Skip to main content

Text Prediction & Suggestion Engine

Overview

FlorisBoard's NLP (Natural Language Processing) system provides text prediction, autocorrect, spell checking, and word suggestions through a pluggable provider architecture.

Introduction

The prediction engine is built on a flexible provider system that allows different NLP implementations for various languages and use cases.

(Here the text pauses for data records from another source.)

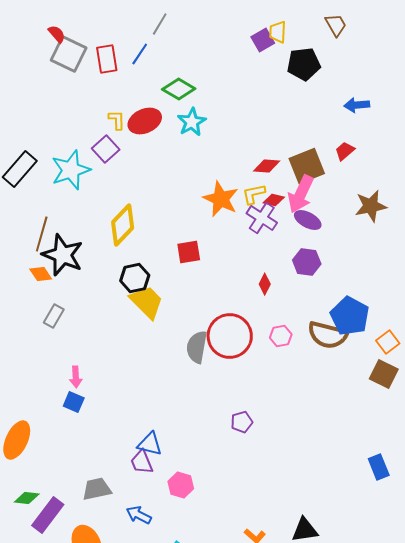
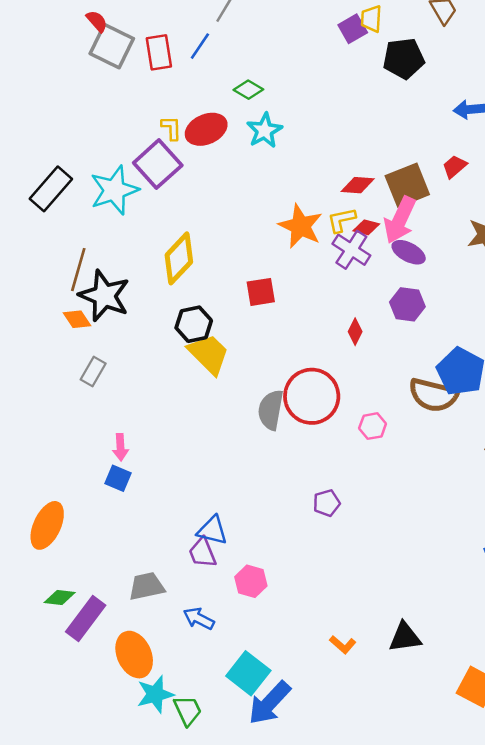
green diamond: (179, 89) -> (248, 90), size x0.7
purple square: (106, 149) -> (158, 164), size x1.4
pink hexagon: (281, 336) -> (373, 426), moved

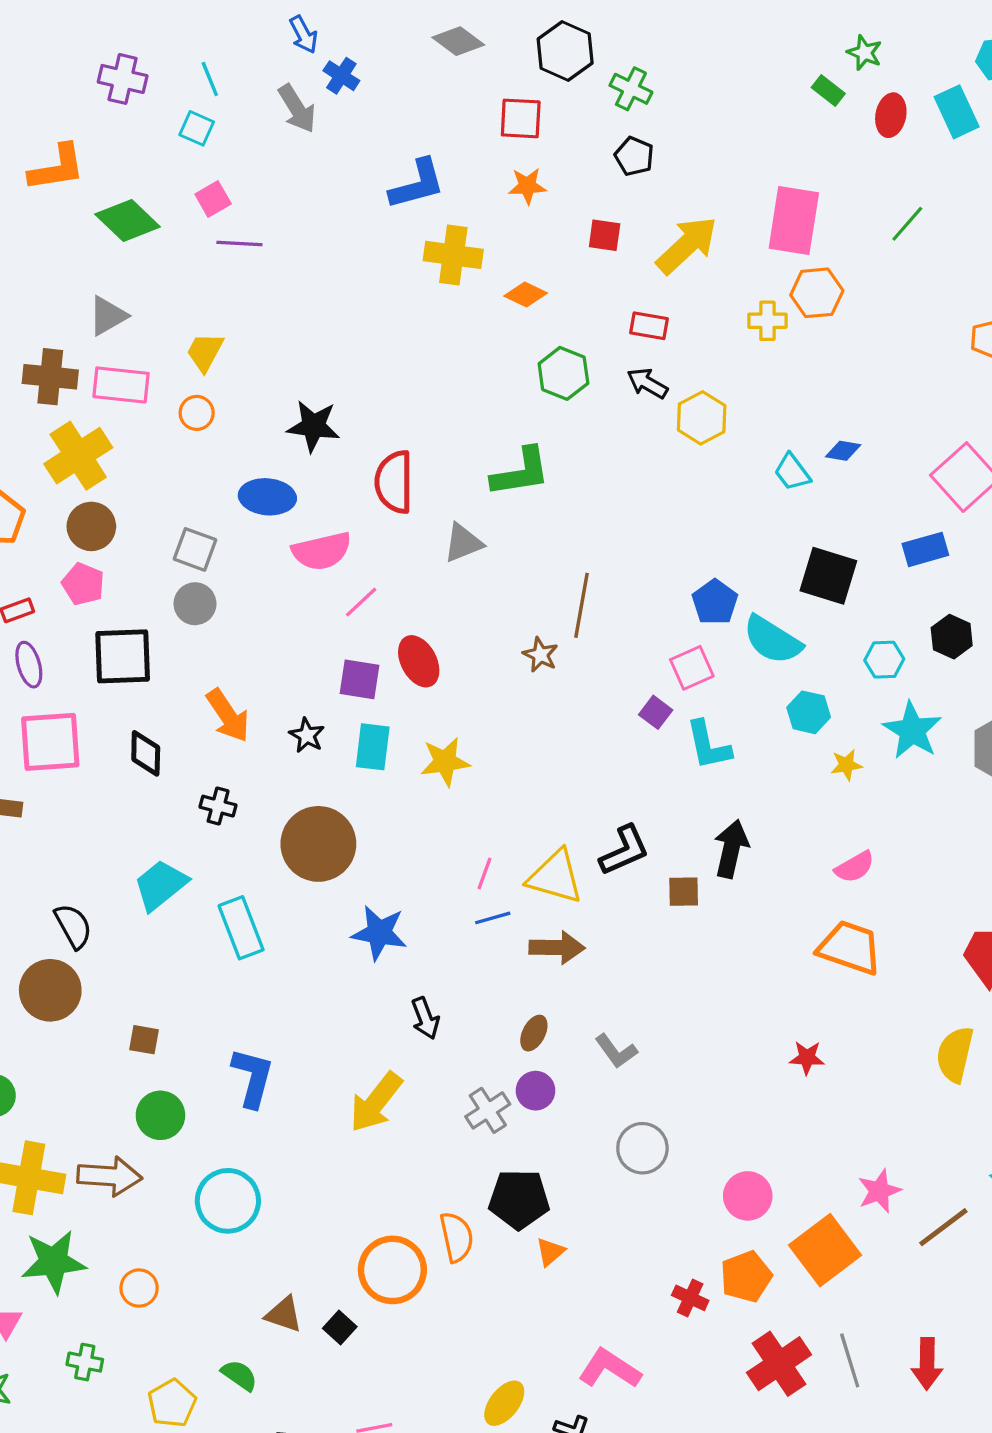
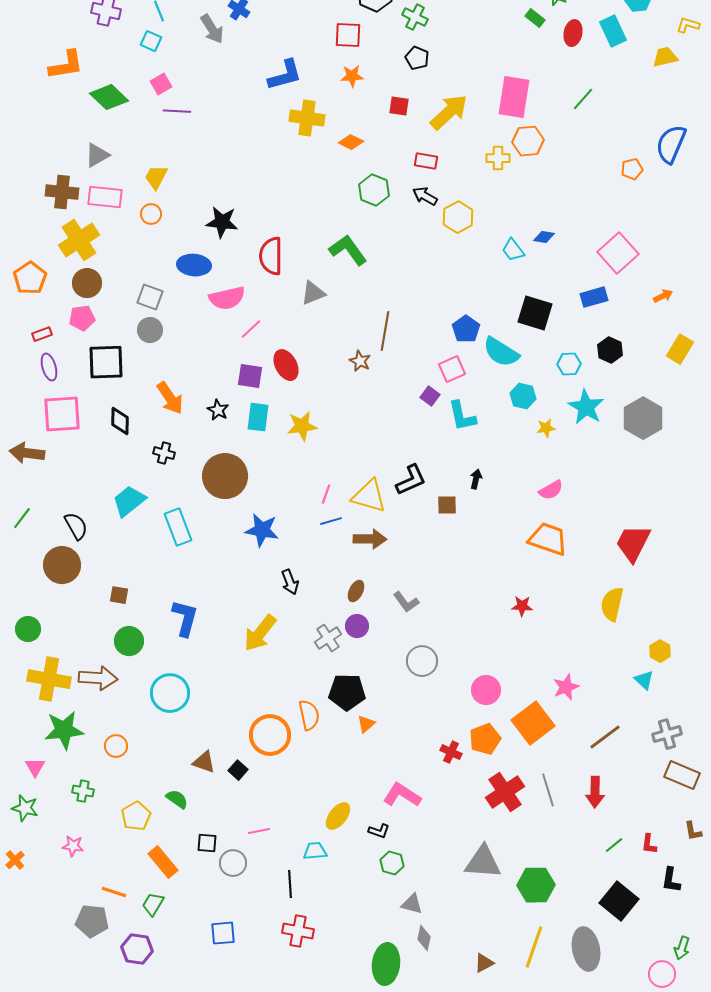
green L-shape: (521, 472) -> (348, 250), turned -117
pink pentagon: (83, 584) -> (82, 318), turned -30
black arrow: (731, 849) -> (476, 479), size x0.6
brown line: (943, 1227) -> (605, 737), moved

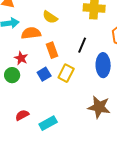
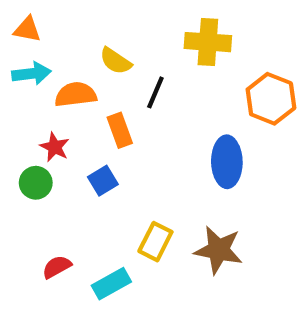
black line: (82, 45) -> (155, 92), moved
yellow rectangle: (66, 73) -> (155, 242), moved

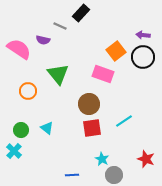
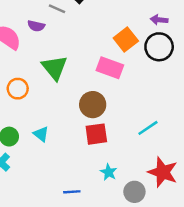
cyan line: (124, 121) -> (148, 128), moved
red star: (146, 159) -> (163, 172), size x1.4
gray circle: (114, 175) -> (134, 192), moved

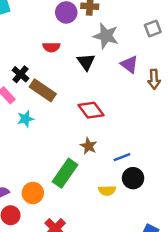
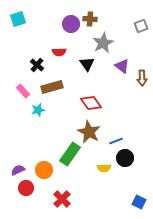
gray square: (153, 29) -> (141, 26), moved
gray star: (106, 36) -> (103, 43), turned 30
black cross: (20, 74) -> (37, 65), moved
brown rectangle: (43, 90) -> (52, 87), turned -50
brown star: (89, 146) -> (89, 132), size x1.6

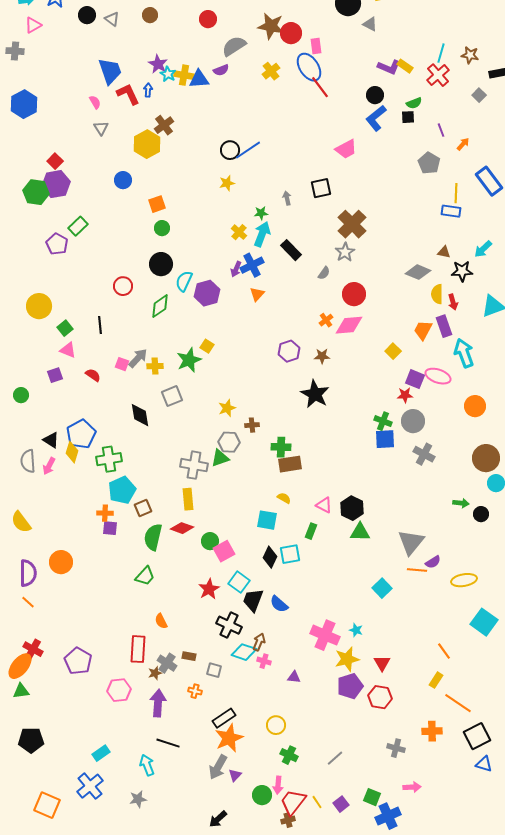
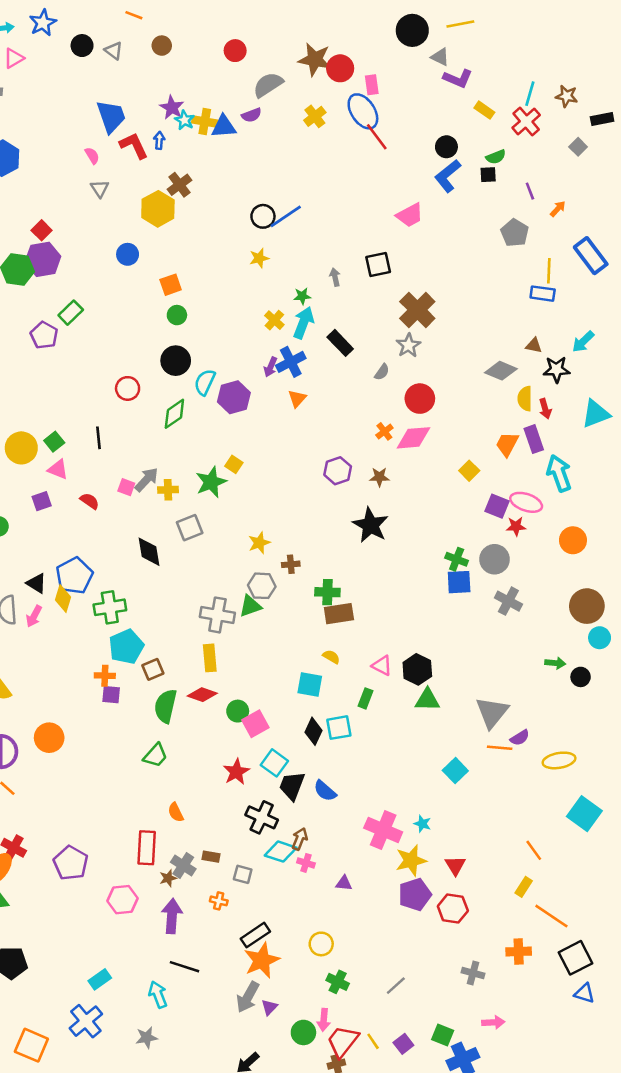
purple L-shape: (389, 67) -> (458, 78), moved
yellow circle: (39, 306) -> (21, 448), moved
red star: (405, 395) -> (516, 526), moved

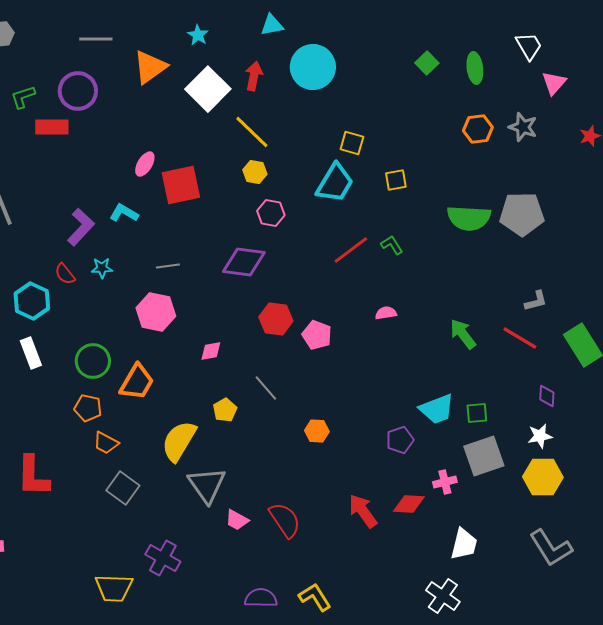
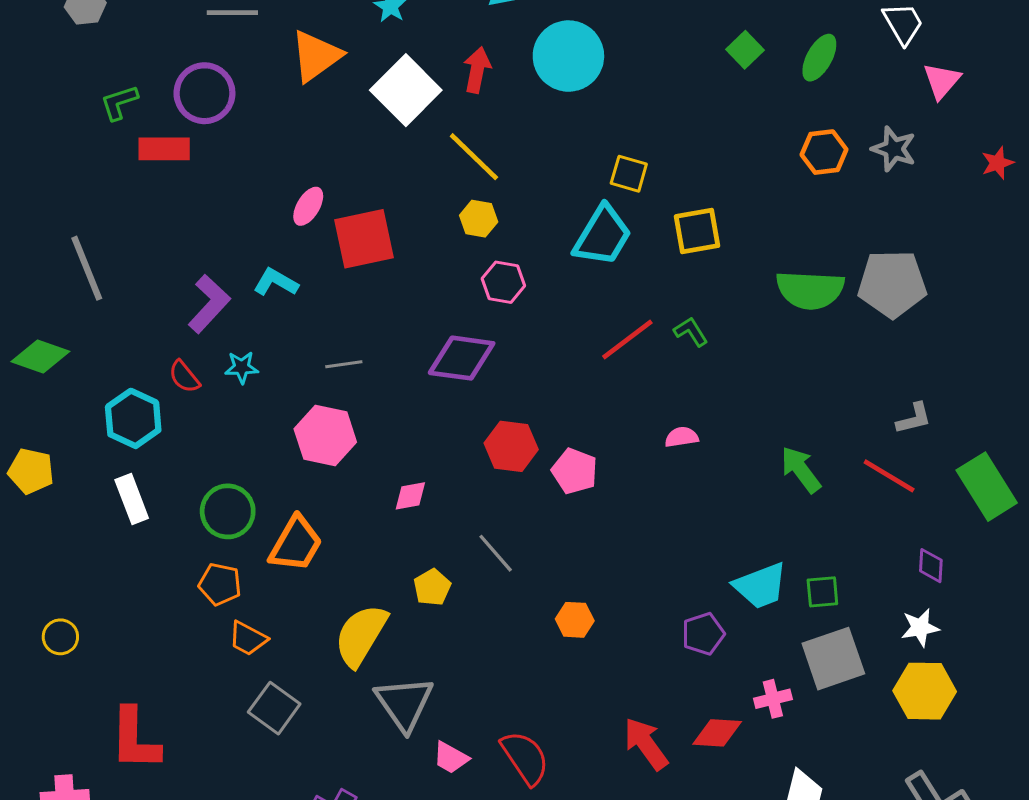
green ellipse: (475, 68) -> (819, 58), turned 36
yellow square: (396, 180) -> (697, 231), size x1.4
red L-shape: (33, 476) -> (135, 739), moved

The system supports:

  • Word Suggestions: Next-word prediction based on context
  • Spell Checking: Real-time spelling correction
  • Autocorrect: Automatic correction of typos
  • Emoji Suggestions: Emoji recommendations based on text
  • Clipboard Suggestions: Quick access to recent clipboard items

Key Concepts

NLP Provider Architecture

FlorisBoard uses an abstract provider interface that allows pluggable NLP implementations:

interface NlpProvider {
val providerId: String
suspend fun create()
suspend fun preload(subtype: Subtype)
}

Provider Types

SuggestionProvider

Provides word suggestions and autocorrect:

interface SuggestionProvider : NlpProvider {
suspend fun suggest(
subtype: Subtype,
content: EditorContent,
maxCandidateCount: Int,
allowPossiblyOffensive: Boolean,
isPrivateSession: Boolean,
): List<SuggestionCandidate>

suspend fun notifySuggestionAccepted(subtype: Subtype, candidate: SuggestionCandidate)
suspend fun notifySuggestionReverted(subtype: Subtype, candidate: SuggestionCandidate)
suspend fun removeSuggestion(subtype: Subtype, candidate: SuggestionCandidate): Boolean
suspend fun getListOfWords(subtype: Subtype): List<String>
suspend fun getFrequencyForWord(subtype: Subtype, word: String): Double
}

SpellingProvider

Provides spell checking services:

interface SpellingProvider : NlpProvider {
suspend fun spell(
subtype: Subtype,
word: String,
precedingWords: List<String>,
followingWords: List<String>,
maxSuggestionCount: Int,
allowPossiblyOffensive: Boolean,
isPrivateSession: Boolean,
): SpellingResult
}

NlpManager

The central coordinator for all NLP operations:

class NlpManager(context: Context) {
private val activeCandidates = mutableStateListOf<SuggestionCandidate>()
private val internalSuggestions = guardedByLock { 0L to emptyList<SuggestionCandidate>() }

fun suggest(subtype: Subtype, content: EditorContent)
suspend fun spell(
subtype: Subtype,
word: String,
precedingWords: List<String>,
followingWords: List<String>,
maxSuggestionCount: Int,
): SpellingResult
}

Suggestion Candidates

Different types of suggestions:

sealed class SuggestionCandidate {
abstract val text: String
abstract val confidence: Double
abstract val isEligibleForAutoCommit: Boolean
}

data class WordSuggestionCandidate(
override val text: String,
val secondaryText: String? = null,
override val confidence: Double,
override val isEligibleForAutoCommit: Boolean,
val sourceProvider: SuggestionProvider,
) : SuggestionCandidate()

data class ClipboardSuggestionCandidate(
val item: ClipboardItem,
val sourceProvider: SuggestionProvider,
) : SuggestionCandidate()

data class EmojiSuggestionCandidate(
val emoji: Emoji,
override val confidence: Double,
) : SuggestionCandidate()

Spelling Results

sealed class SpellingResult {
abstract val suggestionsInfo: SuggestionsInfo

data class ValidWord(...) : SpellingResult()
data class Typo(val suggestions: Array<String>) : SpellingResult()
data class GrammarError(val suggestions: Array<String>) : SpellingResult()
data class Unspecified(...) : SpellingResult()
}

Implementation Details

Suggestion Flow

User Types → EditorInstance → NlpManager.suggest()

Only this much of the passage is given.